Quand le grandiose et l’opulence ne font pas partie de votre vocabulaire scénique, il vous faut trouver d’autres expédients pour donner vie à l’œuvre abordée. Les Troyens tels qu’imaginés par Michael Thalheimer, connu à Paris des spectateurs du théâtre de la Colline, se présentent donc sous un jour minimaliste. Le mur arrière de la scène est une paroi qui pivote en son centre. Face pile, elle est en bois et complète un carré élégant et intemporel où vont se succéder les scènes, côté face elle semble d’airain. A deux reprises, elle recevra une pluie de sang en référence à la mort spectaculaire de Laocoon puis lors de la prise de Troie. A Catharge, en deuxième partie, une véritable pluie ne parviendra pas à la laver. Une tâche présente à toute heure, et des spectres ensanglantés de sangs noirs depuis trop longtemps coagulés viennent raffermir la décision d’Enée. En robe de mariée blanche (et comme prête pour la scène de la folie de Lucia), Cassandre elle-même a plongé ses bras dans du sang sacrificiel. Elle marque les visages de ceux qui périront à Troie. Elle laisse Ascagne et le fil de Vénus immaculés. Beaucoup de sang pour presque rien en définitive. Car tout le travail du Francfortois semble tenir dans ce « rien » : sa mise en scène se veut épure, premier jet, net comme ces billes de peinture rouge que Narbal jette sur les murs pendant la guerre contre les Numides. Servi par de belles ambiances lumineuses, l’ensemble est élégant tout autant qu’ennuyeux de statisme parfois. Il laisse aux talents divers des interprètes l’art de camper leurs personnages et immobilise les chœurs en rang d’oignons.
© Simon Hallström
Las, la distribution souffre d’un défaut majeur : une diction française plus proche de la bouillie de voyelles que d’un texte articulé. Cela nuit à la Cassandre de Catherine Naglestad. Si son chant ne cesse de convaincre, son personnage peine à vivre, emprisonné dans sa gangue linguistique. Défaut et qualité partagés avec Kartal Karagedik, qui lui donne la réplique en Chorèbe. Au wagnérien Torsten Kerl est confiée la charge d’Enée, rôle considéré comme un des rares du répertoire français écrit pour ténor héroïque. L’allemand paraît en porte-à-faux dans la première partie. Ses lignes musicales sont hachées, le timbre est nasal. L’écriture des actes carthaginois le mettra plus en valeur. Petri Lindroos (Narbal) présente un chant pâteux qui nuit autant à sa diction qu’à la noblesse de son personnage. Satisfaction, nonobstant le français, pour Christina Gansch (Ascagne) et Katja Pieweck (Anna) aux beaux phrasés. Markus Nykänen (Iopas) n’a guère qu’un couplet pour séduire (la partition est amputée de près d’une heure de musique), quand le bel Hylas de Nicola Amodio est davantage préservé. Le chilien Bruno Vargas (Hector) fait frissonner de peur grâce à l’épaisseur de son timbre. Enfin, échappant au sabir général, Elena Zhidkova apporte elle aussi toute son intelligible rigueur, triplée d’une présence scénique magnétique et d’une parfaite maîtrise du rôle de Didon. Les chœurs sont parfaitement en place, de même que le reste des rôles distribués aux membres de la troupe.

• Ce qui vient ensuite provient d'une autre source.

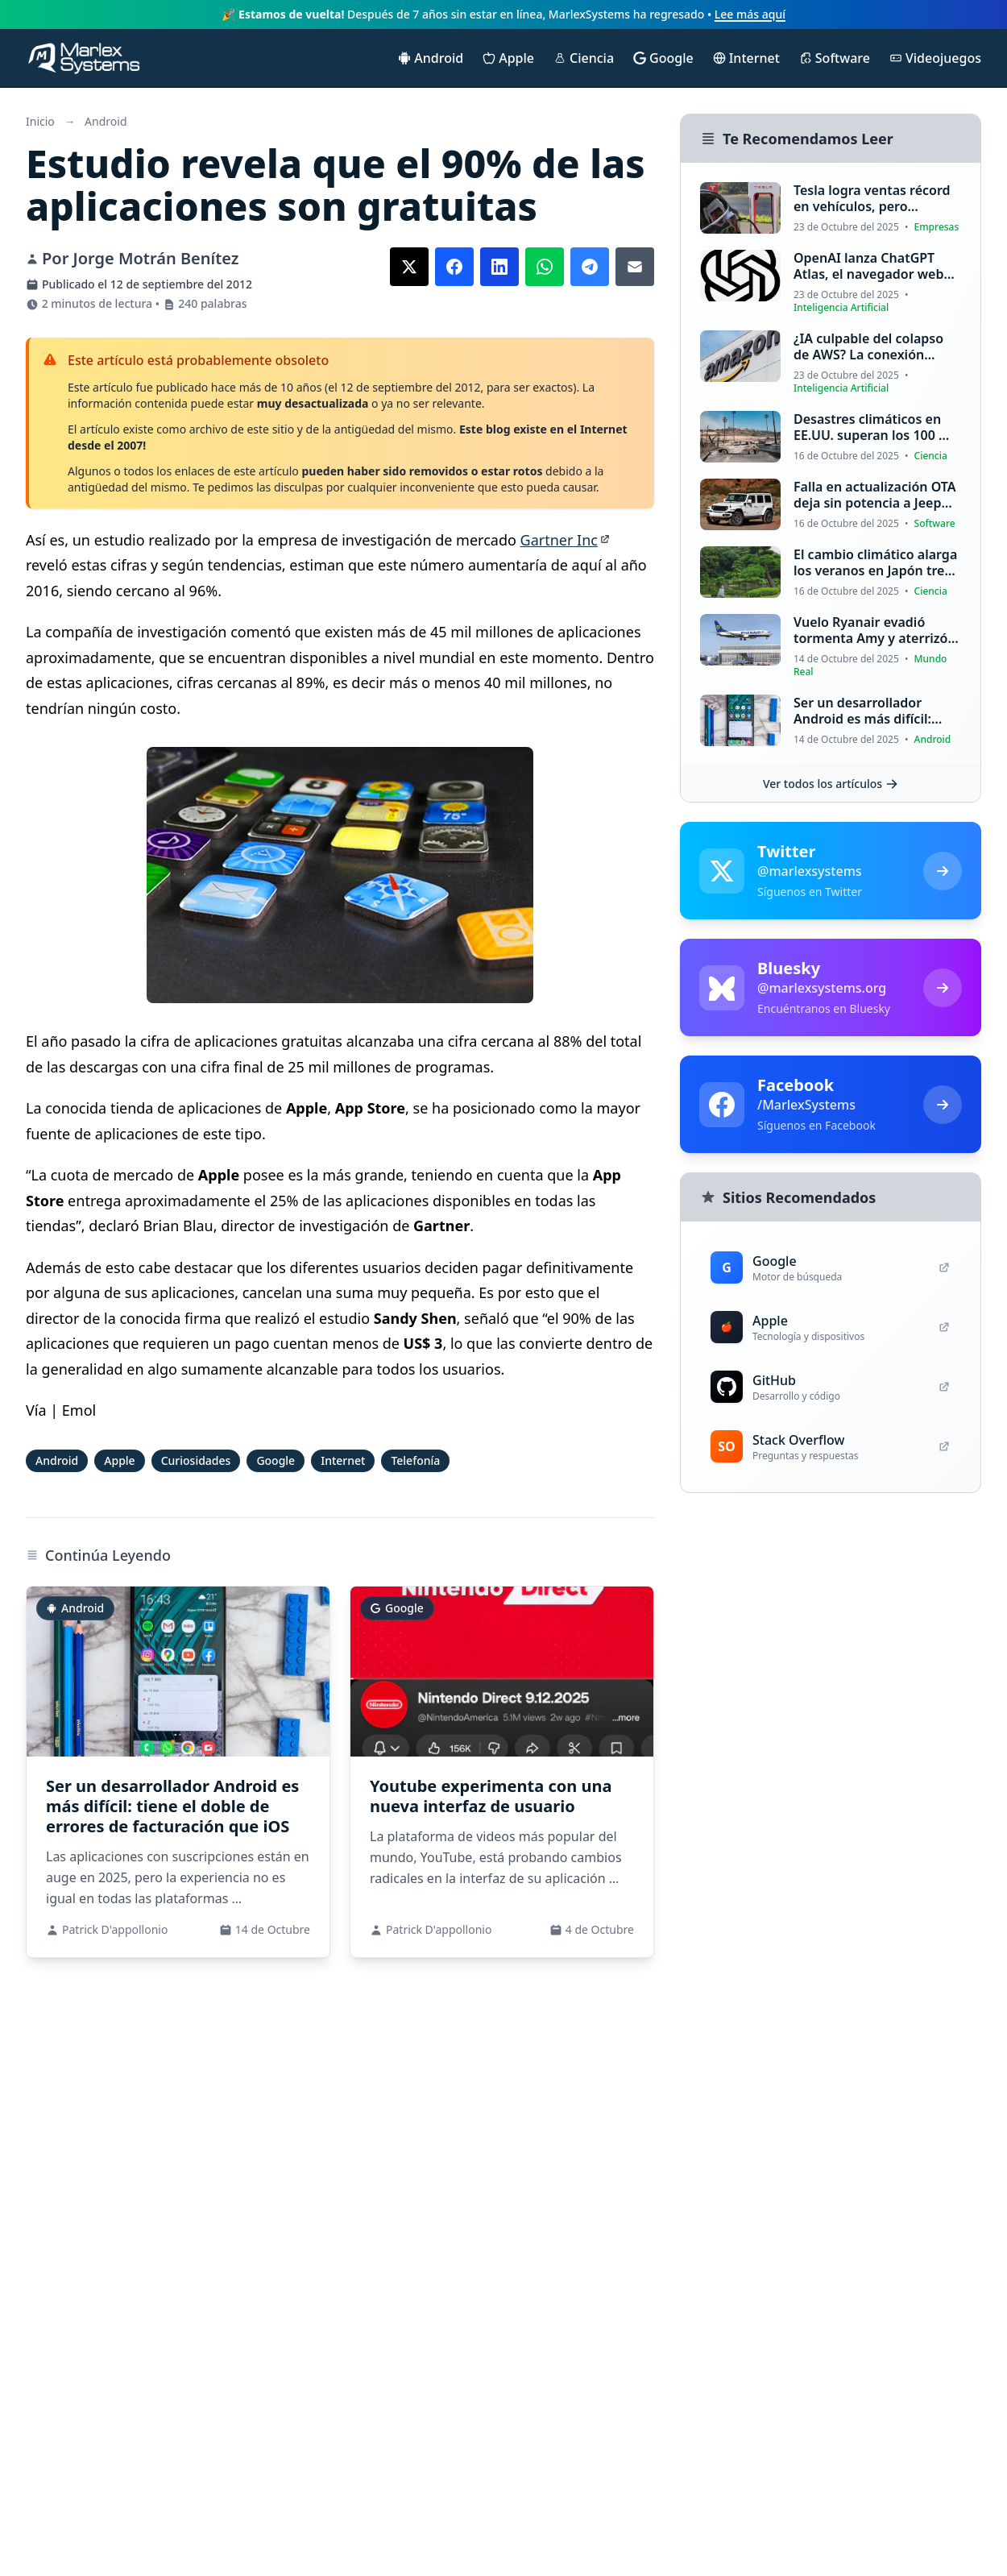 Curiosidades (196, 1460)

C’est finalement de la fosse que viennent les structures principales qui portent la scène. Le nouveau directeur musical de l’Hamburgische Staatsoper Kent Nagano seconde le livret à chaque instant, souligne les détails de la partition, ou les évocations des pupitres. D’une scène à la suivante, les ambiances s’installent sans mal : angoisse et violence à Troie, obscurité lugubre des spectres, lyrisme et élégie dans les jardins carthaginois.